[Record set — start]

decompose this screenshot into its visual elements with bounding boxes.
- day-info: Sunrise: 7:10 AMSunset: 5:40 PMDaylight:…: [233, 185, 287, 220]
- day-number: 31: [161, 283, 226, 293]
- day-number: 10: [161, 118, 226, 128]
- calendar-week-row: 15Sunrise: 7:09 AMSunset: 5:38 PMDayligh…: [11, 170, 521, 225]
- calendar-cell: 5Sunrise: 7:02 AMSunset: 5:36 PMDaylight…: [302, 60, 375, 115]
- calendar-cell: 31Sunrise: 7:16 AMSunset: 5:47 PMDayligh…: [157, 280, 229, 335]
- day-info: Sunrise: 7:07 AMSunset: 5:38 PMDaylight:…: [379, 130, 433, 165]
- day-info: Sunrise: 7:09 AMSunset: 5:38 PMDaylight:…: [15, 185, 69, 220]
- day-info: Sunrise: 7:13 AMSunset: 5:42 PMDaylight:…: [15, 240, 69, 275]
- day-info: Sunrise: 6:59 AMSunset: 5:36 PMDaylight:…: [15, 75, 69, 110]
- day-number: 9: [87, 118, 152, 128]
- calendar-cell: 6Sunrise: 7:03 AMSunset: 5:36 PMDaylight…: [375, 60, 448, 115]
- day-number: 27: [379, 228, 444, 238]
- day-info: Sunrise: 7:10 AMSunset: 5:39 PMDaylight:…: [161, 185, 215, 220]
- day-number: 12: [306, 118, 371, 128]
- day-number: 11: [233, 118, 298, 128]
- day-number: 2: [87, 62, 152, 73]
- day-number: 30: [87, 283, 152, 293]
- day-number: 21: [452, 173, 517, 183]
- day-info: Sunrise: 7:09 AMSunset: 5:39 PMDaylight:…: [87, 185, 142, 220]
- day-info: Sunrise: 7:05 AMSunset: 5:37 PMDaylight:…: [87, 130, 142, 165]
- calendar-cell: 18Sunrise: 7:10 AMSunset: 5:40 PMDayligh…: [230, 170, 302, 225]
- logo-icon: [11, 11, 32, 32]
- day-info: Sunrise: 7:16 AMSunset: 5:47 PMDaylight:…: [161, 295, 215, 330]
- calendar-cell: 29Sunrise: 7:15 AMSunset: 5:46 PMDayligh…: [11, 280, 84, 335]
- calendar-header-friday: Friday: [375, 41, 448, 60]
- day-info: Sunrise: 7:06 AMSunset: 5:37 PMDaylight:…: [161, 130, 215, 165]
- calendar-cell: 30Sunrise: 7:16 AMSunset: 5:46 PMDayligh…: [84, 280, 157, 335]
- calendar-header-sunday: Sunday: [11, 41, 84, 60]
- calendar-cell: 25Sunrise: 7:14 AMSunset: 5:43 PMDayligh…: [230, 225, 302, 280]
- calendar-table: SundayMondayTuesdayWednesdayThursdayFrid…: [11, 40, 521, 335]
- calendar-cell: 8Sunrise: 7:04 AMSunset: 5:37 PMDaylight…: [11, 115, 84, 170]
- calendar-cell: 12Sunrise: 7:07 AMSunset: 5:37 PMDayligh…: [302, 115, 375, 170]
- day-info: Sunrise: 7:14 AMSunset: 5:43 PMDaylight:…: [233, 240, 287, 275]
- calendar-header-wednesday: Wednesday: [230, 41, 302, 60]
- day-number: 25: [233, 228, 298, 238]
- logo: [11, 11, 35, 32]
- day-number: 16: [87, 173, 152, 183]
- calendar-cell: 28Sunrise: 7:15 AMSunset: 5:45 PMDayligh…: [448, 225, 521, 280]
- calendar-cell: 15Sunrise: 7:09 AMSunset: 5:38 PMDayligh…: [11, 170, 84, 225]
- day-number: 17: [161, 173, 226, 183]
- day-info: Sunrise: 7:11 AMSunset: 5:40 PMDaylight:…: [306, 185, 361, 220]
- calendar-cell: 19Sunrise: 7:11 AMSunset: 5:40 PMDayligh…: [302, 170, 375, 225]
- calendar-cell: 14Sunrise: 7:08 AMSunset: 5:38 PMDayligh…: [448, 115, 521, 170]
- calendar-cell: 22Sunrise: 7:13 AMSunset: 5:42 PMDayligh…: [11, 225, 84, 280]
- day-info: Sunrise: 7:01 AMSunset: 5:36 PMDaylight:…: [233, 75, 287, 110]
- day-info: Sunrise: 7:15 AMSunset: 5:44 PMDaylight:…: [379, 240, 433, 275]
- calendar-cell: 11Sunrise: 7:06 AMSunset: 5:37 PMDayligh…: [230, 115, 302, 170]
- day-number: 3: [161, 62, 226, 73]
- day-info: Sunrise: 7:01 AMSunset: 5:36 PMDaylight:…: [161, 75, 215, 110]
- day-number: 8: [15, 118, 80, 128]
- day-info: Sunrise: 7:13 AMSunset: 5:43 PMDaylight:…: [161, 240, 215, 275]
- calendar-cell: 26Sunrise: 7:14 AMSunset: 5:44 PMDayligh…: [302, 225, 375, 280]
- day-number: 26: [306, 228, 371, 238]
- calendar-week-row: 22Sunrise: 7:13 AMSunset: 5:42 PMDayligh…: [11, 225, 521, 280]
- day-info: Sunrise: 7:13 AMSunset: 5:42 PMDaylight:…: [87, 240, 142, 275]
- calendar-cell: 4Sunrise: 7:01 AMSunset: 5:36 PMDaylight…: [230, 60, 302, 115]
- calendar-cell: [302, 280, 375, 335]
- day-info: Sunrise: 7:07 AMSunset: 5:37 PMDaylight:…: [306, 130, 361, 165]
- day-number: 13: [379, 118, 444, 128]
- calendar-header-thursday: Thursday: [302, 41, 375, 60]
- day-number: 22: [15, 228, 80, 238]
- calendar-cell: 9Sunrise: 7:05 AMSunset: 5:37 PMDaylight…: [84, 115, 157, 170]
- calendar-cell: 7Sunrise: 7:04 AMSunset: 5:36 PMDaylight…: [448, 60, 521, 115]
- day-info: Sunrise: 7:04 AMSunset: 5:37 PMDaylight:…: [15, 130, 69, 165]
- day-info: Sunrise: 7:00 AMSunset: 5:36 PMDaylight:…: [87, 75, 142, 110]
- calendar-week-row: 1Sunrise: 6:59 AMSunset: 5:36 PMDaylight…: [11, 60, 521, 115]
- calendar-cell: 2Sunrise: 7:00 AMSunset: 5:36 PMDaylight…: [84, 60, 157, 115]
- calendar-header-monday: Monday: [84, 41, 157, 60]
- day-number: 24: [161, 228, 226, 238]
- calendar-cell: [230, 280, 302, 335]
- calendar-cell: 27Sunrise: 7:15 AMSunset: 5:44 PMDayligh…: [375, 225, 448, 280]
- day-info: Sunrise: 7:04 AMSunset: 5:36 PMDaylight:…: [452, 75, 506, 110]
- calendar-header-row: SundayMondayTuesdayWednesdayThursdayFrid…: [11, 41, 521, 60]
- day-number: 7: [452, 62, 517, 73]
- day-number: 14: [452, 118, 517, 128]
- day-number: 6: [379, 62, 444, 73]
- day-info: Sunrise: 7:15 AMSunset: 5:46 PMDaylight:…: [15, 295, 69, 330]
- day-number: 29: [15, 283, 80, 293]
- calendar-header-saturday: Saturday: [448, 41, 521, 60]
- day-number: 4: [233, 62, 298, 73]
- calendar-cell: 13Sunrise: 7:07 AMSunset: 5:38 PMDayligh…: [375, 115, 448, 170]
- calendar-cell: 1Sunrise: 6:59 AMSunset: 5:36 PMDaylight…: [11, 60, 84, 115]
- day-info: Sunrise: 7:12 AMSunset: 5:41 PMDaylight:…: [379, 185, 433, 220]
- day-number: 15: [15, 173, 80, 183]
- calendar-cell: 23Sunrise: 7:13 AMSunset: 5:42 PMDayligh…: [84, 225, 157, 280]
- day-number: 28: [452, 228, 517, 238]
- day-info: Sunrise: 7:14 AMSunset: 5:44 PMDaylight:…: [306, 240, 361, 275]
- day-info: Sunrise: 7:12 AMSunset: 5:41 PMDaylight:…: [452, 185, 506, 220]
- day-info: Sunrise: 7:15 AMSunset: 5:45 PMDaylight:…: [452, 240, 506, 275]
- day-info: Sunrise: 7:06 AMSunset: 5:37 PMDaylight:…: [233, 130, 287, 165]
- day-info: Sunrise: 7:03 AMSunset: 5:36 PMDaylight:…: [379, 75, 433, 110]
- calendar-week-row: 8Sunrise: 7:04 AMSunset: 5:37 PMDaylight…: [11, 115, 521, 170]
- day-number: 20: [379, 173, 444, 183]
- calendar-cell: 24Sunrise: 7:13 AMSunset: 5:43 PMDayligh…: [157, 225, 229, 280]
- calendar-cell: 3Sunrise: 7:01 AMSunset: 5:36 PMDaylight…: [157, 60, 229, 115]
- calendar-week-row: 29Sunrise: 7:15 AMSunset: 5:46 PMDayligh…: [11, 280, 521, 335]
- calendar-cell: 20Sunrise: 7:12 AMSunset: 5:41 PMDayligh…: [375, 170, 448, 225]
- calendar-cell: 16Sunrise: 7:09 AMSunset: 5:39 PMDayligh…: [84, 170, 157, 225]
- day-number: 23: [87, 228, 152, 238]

[Record set — finish]

Search the data above for the word "week" and show every line that has it.

## Task response
- calendar-week-row: 15Sunrise: 7:09 AMSunset: 5:38 PMDayligh…: [11, 170, 521, 225]
- calendar-week-row: 22Sunrise: 7:13 AMSunset: 5:42 PMDayligh…: [11, 225, 521, 280]
- calendar-week-row: 1Sunrise: 6:59 AMSunset: 5:36 PMDaylight…: [11, 60, 521, 115]
- calendar-week-row: 8Sunrise: 7:04 AMSunset: 5:37 PMDaylight…: [11, 115, 521, 170]
- calendar-week-row: 29Sunrise: 7:15 AMSunset: 5:46 PMDayligh…: [11, 280, 521, 335]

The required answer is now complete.